Your LLM agent calls a tool via MCP. The tool fails. Your trace shows tools/call search — error. That's it.
Not why it failed. Not how long it took. Not what arguments were passed. Not whether it was a timeout, a validation error, or a rate limit from a downstream API. Because nobody instruments the server side.
Every MCP observability tool watches the client. We built the first middleware that watches from inside the server. One import, one function call:
import { toadEyeMiddleware } from "toad-eye/mcp";
const server = new McpServer({ name: "my-server", version: "1.0.0" });
toadEyeMiddleware(server);
// Every tool, resource, and prompt handler is now instrumented.
Here's why this was harder than it sounds, and what we learned building it.
The black box
Here's what an MCP tool call trace looks like today — from the client's perspective:
invoke_agent orchestrator 200ms
├── chat gpt-4o 1.2s
├── tools/call web-search ???
│ └── (nothing — the server is a black box)
└── chat gpt-4o 800ms
The LLM decided to call web-search. The client sent the JSON-RPC request. Something happened on the server. The client got a response — or an error.
The gap between "sent the request" and "got the response" is completely invisible.

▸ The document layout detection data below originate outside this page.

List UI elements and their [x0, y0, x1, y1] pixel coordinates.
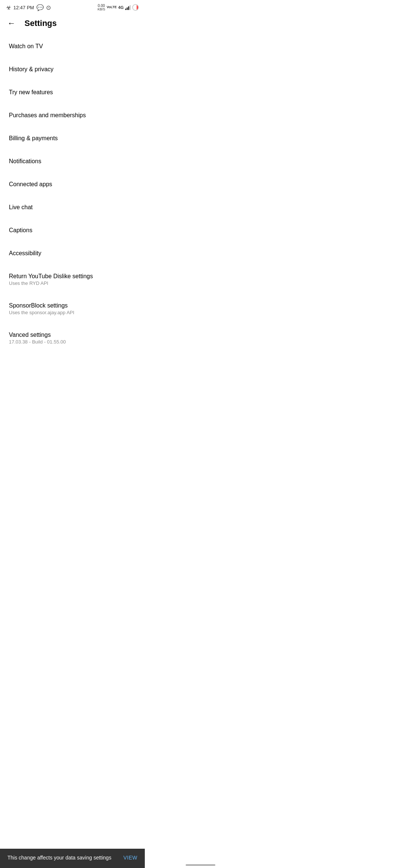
settings-item-title-return-youtube-dislike: Return YouTube Dislike settings [9, 273, 136, 280]
settings-item-title-history-privacy: History & privacy [9, 66, 136, 73]
settings-item-purchases-memberships[interactable]: Purchases and memberships [0, 104, 145, 127]
settings-item-title-sponsorblock: SponsorBlock settings [9, 302, 136, 309]
settings-item-sponsorblock[interactable]: SponsorBlock settingsUses the sponsor.aj… [0, 294, 145, 323]
settings-item-subtitle-sponsorblock: Uses the sponsor.ajay.app API [9, 310, 136, 315]
settings-item-try-new-features[interactable]: Try new features [0, 81, 145, 104]
whatsapp-icon: 💬 [36, 4, 44, 11]
status-bar: ☣ 12:47 PM 💬 ⊙ 0.00 KB/S VoLTE 4G [0, 0, 145, 13]
page-title: Settings [25, 19, 57, 28]
settings-item-title-try-new-features: Try new features [9, 89, 136, 96]
network-type: 4G [118, 5, 124, 10]
battery-icon [132, 4, 139, 11]
status-left: ☣ 12:47 PM 💬 ⊙ [6, 4, 51, 11]
settings-item-history-privacy[interactable]: History & privacy [0, 58, 145, 81]
settings-item-title-billing-payments: Billing & payments [9, 135, 136, 142]
biohazard-icon: ☣ [6, 4, 11, 11]
settings-item-watch-on-tv[interactable]: Watch on TV [0, 35, 145, 58]
settings-item-billing-payments[interactable]: Billing & payments [0, 127, 145, 150]
settings-item-vanced-settings[interactable]: Vanced settings17.03.38 - Build - 01.55.… [0, 323, 145, 353]
signal-bars [125, 5, 131, 10]
settings-item-return-youtube-dislike[interactable]: Return YouTube Dislike settingsUses the … [0, 265, 145, 294]
settings-item-title-captions: Captions [9, 227, 136, 234]
status-time: 12:47 PM [13, 5, 34, 10]
settings-item-live-chat[interactable]: Live chat [0, 196, 145, 219]
header: ← Settings [0, 13, 145, 35]
back-arrow-icon: ← [7, 19, 16, 28]
settings-item-title-vanced-settings: Vanced settings [9, 332, 136, 338]
settings-item-subtitle-return-youtube-dislike: Uses the RYD API [9, 280, 136, 286]
settings-item-title-accessibility: Accessibility [9, 250, 136, 257]
settings-item-connected-apps[interactable]: Connected apps [0, 173, 145, 196]
settings-item-notifications[interactable]: Notifications [0, 150, 145, 173]
back-button[interactable]: ← [6, 18, 17, 29]
settings-item-captions[interactable]: Captions [0, 219, 145, 242]
settings-list: Watch on TVHistory & privacyTry new feat… [0, 35, 145, 353]
settings-item-subtitle-vanced-settings: 17.03.38 - Build - 01.55.00 [9, 339, 136, 345]
settings-item-title-connected-apps: Connected apps [9, 181, 136, 188]
settings-item-title-watch-on-tv: Watch on TV [9, 43, 136, 50]
settings-item-title-purchases-memberships: Purchases and memberships [9, 112, 136, 119]
data-speed: 0.00 KB/S [98, 4, 105, 11]
settings-item-title-notifications: Notifications [9, 158, 136, 165]
settings-item-title-live-chat: Live chat [9, 204, 136, 211]
status-right: 0.00 KB/S VoLTE 4G [98, 4, 139, 11]
settings-item-accessibility[interactable]: Accessibility [0, 242, 145, 265]
volte-badge: VoLTE [107, 6, 117, 9]
camera-icon: ⊙ [46, 4, 51, 11]
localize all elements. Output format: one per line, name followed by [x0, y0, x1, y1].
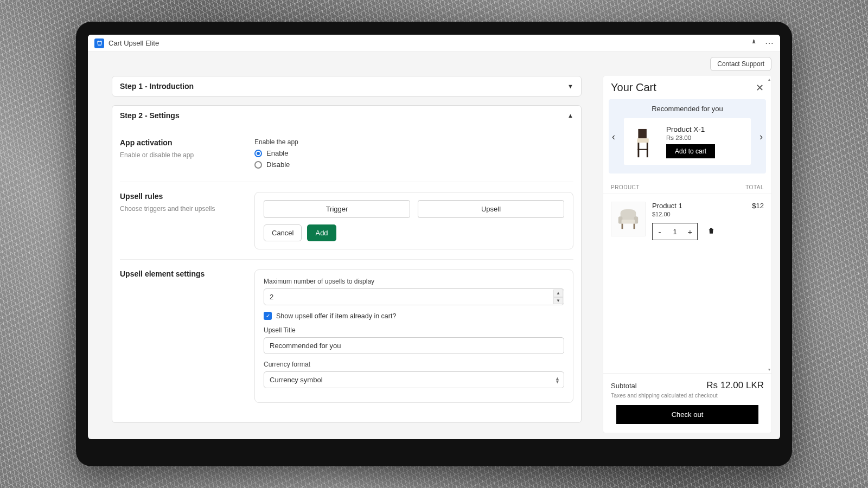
- chevron-down-icon: ▼: [567, 83, 573, 89]
- recommended-heading: Recommended for you: [613, 105, 762, 113]
- cart-footer: Subtotal Rs 12.00 LKR Taxes and shipping…: [603, 373, 771, 433]
- cancel-button[interactable]: Cancel: [264, 224, 302, 241]
- currency-format-select[interactable]: [264, 371, 564, 388]
- app-title: Cart Upsell Elite: [108, 39, 750, 47]
- carousel-next-icon[interactable]: ›: [757, 129, 765, 144]
- step2-label: Step 2 - Settings: [120, 111, 180, 120]
- cart-title: Your Cart: [611, 81, 656, 94]
- upsell-selector[interactable]: Upsell: [418, 200, 564, 218]
- add-to-cart-button[interactable]: Add to cart: [666, 144, 715, 158]
- svg-rect-9: [634, 224, 635, 229]
- trash-icon[interactable]: [707, 227, 715, 236]
- svg-rect-4: [637, 149, 648, 150]
- pin-icon[interactable]: [750, 38, 757, 48]
- cart-item-name: Product 1: [652, 202, 745, 210]
- recommended-product-card: Product X-1 Rs 23.00 Add to cart: [624, 118, 751, 165]
- titlebar: Cart Upsell Elite ⋯: [88, 35, 780, 52]
- svg-rect-2: [637, 143, 639, 157]
- scroll-down-icon[interactable]: ▾: [768, 367, 771, 372]
- svg-rect-3: [647, 143, 648, 157]
- qty-value: 1: [667, 228, 683, 236]
- laptop-frame: Cart Upsell Elite ⋯ Contact Support Step…: [76, 22, 792, 466]
- svg-rect-0: [638, 129, 646, 138]
- trigger-selector[interactable]: Trigger: [264, 200, 410, 218]
- enable-app-label: Enable the app: [254, 138, 573, 146]
- subtotal-label: Subtotal: [611, 382, 637, 390]
- carousel-prev-icon[interactable]: ‹: [610, 129, 617, 144]
- max-upsells-input[interactable]: [264, 288, 564, 305]
- select-caret-icon: ▲▼: [555, 377, 560, 383]
- quantity-stepper: - 1 +: [652, 223, 698, 240]
- step1-label: Step 1 - Introduction: [120, 82, 194, 91]
- cart-item-image: [611, 202, 646, 236]
- col-total-label: TOTAL: [745, 184, 764, 190]
- rules-panel: Trigger Upsell Cancel Add: [254, 192, 573, 249]
- spin-down-icon[interactable]: ▼: [553, 297, 563, 305]
- radio-disable[interactable]: Disable: [254, 160, 573, 169]
- cart-item-row: Product 1 $12.00 - 1 +: [603, 194, 771, 248]
- qty-minus-button[interactable]: -: [653, 223, 667, 240]
- currency-format-label: Currency format: [264, 361, 564, 368]
- qty-plus-button[interactable]: +: [683, 223, 697, 240]
- upsell-title-label: Upsell Title: [264, 326, 564, 334]
- subtotal-value: Rs 12.00 LKR: [706, 380, 764, 391]
- activation-subtitle: Enable or disable the app: [120, 151, 239, 159]
- settings-column: Step 1 - Introduction ▼ Step 2 - Setting…: [112, 76, 582, 433]
- max-upsells-label: Maximum number of upsells to display: [264, 278, 564, 285]
- step2-header[interactable]: Step 2 - Settings ▲: [112, 106, 581, 125]
- activation-title: App activation: [120, 138, 239, 147]
- cart-item-price: $12.00: [652, 211, 745, 217]
- app-logo-icon: [94, 38, 104, 48]
- radio-icon: [254, 150, 262, 157]
- more-icon[interactable]: ⋯: [765, 38, 774, 48]
- radio-disable-label: Disable: [266, 160, 290, 169]
- show-if-in-cart-label: Show upsell offer if item already in car…: [276, 312, 396, 320]
- svg-rect-1: [637, 138, 648, 143]
- radio-enable[interactable]: Enable: [254, 149, 573, 157]
- scroll-up-icon[interactable]: ▴: [768, 77, 771, 82]
- rules-title: Upsell rules: [120, 192, 239, 201]
- product-image: [629, 124, 660, 159]
- recommendation-panel: Recommended for you ‹ ›: [609, 99, 766, 174]
- radio-enable-label: Enable: [266, 149, 288, 157]
- add-button[interactable]: Add: [307, 224, 336, 241]
- rec-product-price: Rs 23.00: [666, 134, 745, 141]
- chevron-up-icon: ▲: [567, 112, 573, 119]
- spin-up-icon[interactable]: ▲: [553, 290, 563, 297]
- radio-icon: [254, 161, 262, 169]
- sub-toolbar: Contact Support: [88, 52, 780, 76]
- cart-preview: ▴ Your Cart ✕ Recommended for you ‹ ›: [603, 76, 771, 433]
- element-settings-panel: Maximum number of upsells to display ▲ ▼: [254, 269, 573, 403]
- cart-item-total: $12: [752, 202, 764, 240]
- rec-product-name: Product X-1: [666, 125, 745, 133]
- step2-accordion: Step 2 - Settings ▲ App activation Enabl…: [112, 105, 582, 423]
- checkbox-checked-icon: ✓: [264, 312, 272, 320]
- step1-accordion[interactable]: Step 1 - Introduction ▼: [112, 76, 582, 97]
- element-settings-title: Upsell element settings: [120, 269, 239, 278]
- svg-rect-7: [622, 220, 635, 224]
- app-screen: Cart Upsell Elite ⋯ Contact Support Step…: [88, 35, 780, 439]
- svg-rect-8: [622, 224, 623, 229]
- upsell-title-input[interactable]: [264, 337, 564, 354]
- col-product-label: PRODUCT: [611, 184, 640, 190]
- checkout-button[interactable]: Check out: [616, 405, 758, 424]
- contact-support-button[interactable]: Contact Support: [710, 57, 771, 71]
- tax-note: Taxes and shipping calculated at checkou…: [611, 392, 764, 399]
- close-icon[interactable]: ✕: [756, 82, 764, 94]
- rules-subtitle: Choose triggers and their upsells: [120, 205, 239, 213]
- show-if-in-cart-checkbox[interactable]: ✓ Show upsell offer if item already in c…: [264, 312, 564, 320]
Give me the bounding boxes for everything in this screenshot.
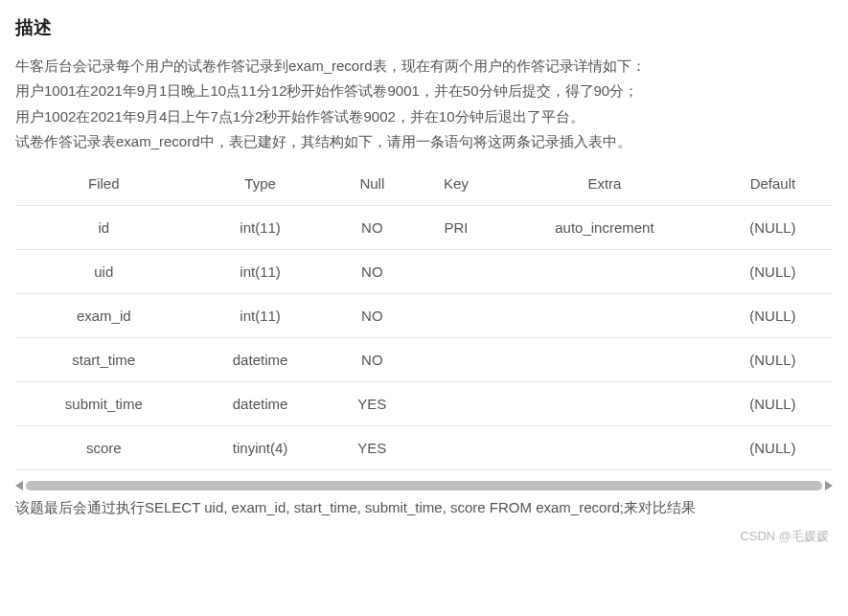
cell: PRI (416, 206, 496, 250)
cell: NO (329, 294, 417, 338)
table-row: submit_time datetime YES (NULL) (15, 382, 833, 426)
cell: (NULL) (713, 294, 833, 338)
col-header: Null (329, 162, 417, 206)
cell: auto_increment (496, 206, 713, 250)
cell (496, 382, 713, 426)
col-header: Extra (496, 162, 713, 206)
desc-line-3: 用户1002在2021年9月4日上午7点1分2秒开始作答试卷9002，并在10分… (15, 104, 833, 129)
col-header: Default (713, 162, 833, 206)
cell: (NULL) (713, 338, 833, 382)
desc-line-4: 试卷作答记录表exam_record中，表已建好，其结构如下，请用一条语句将这两… (15, 129, 833, 154)
cell: (NULL) (713, 250, 833, 294)
horizontal-scrollbar[interactable] (15, 480, 833, 491)
scrollbar-thumb[interactable] (26, 481, 822, 491)
cell: int(11) (193, 250, 329, 294)
cell: score (15, 426, 193, 470)
table-row: uid int(11) NO (NULL) (15, 250, 833, 294)
cell: NO (329, 338, 417, 382)
col-header: Type (193, 162, 329, 206)
cell (416, 250, 496, 294)
cell: YES (329, 426, 417, 470)
cell (496, 250, 713, 294)
col-header: Filed (15, 162, 193, 206)
scroll-left-icon[interactable] (15, 481, 23, 491)
cell: (NULL) (713, 426, 833, 470)
cell: NO (329, 206, 417, 250)
description-block: 牛客后台会记录每个用户的试卷作答记录到exam_record表，现在有两个用户的… (15, 54, 833, 154)
cell: exam_id (15, 294, 193, 338)
cell (496, 338, 713, 382)
desc-line-1: 牛客后台会记录每个用户的试卷作答记录到exam_record表，现在有两个用户的… (15, 54, 833, 79)
cell: id (15, 206, 193, 250)
table-row: start_time datetime NO (NULL) (15, 338, 833, 382)
cell: YES (329, 382, 417, 426)
cell: datetime (193, 338, 329, 382)
col-header: Key (416, 162, 496, 206)
table-scroll-container[interactable]: Filed Type Null Key Extra Default id int… (15, 162, 833, 478)
cell: start_time (15, 338, 193, 382)
watermark: CSDN @毛媛媛 (15, 528, 833, 545)
cell: submit_time (15, 382, 193, 426)
cell: (NULL) (713, 206, 833, 250)
desc-line-2: 用户1001在2021年9月1日晚上10点11分12秒开始作答试卷9001，并在… (15, 79, 833, 103)
cell (416, 338, 496, 382)
cell: (NULL) (713, 382, 833, 426)
schema-table: Filed Type Null Key Extra Default id int… (15, 162, 833, 470)
cell: NO (329, 250, 417, 294)
table-row: score tinyint(4) YES (NULL) (15, 426, 833, 470)
scroll-right-icon[interactable] (825, 481, 833, 491)
cell: tinyint(4) (193, 426, 329, 470)
footer-note: 该题最后会通过执行SELECT uid, exam_id, start_time… (15, 495, 833, 520)
cell: datetime (193, 382, 329, 426)
table-row: exam_id int(11) NO (NULL) (15, 294, 833, 338)
cell (416, 294, 496, 338)
table-header-row: Filed Type Null Key Extra Default (15, 162, 833, 206)
cell: int(11) (193, 294, 329, 338)
cell (416, 426, 496, 470)
cell (416, 382, 496, 426)
cell: int(11) (193, 206, 329, 250)
cell (496, 426, 713, 470)
cell: uid (15, 250, 193, 294)
section-title: 描述 (15, 15, 833, 40)
cell (496, 294, 713, 338)
table-row: id int(11) NO PRI auto_increment (NULL) (15, 206, 833, 250)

MCP adoption is exploding. Claude Desktop, Cursor, Windsurf, Zed — every AI IDE supports it. Thousands of servers on npm. And every single one is a black box. When your tool breaks in production, you're debugging with nothing.
Why you can't just "add logging"
Your first instinct: console.log in the tool handler. Three reasons that doesn't work for MCP:
MCP uses JSON-RPC 2.0, not HTTP. No Express middleware. No Hono middleware. No request/response cycle to hook into. The SDK has a McpServer class where you register handlers — .tool(), .resource(), .prompt() — and routes JSON-RPC messages internally.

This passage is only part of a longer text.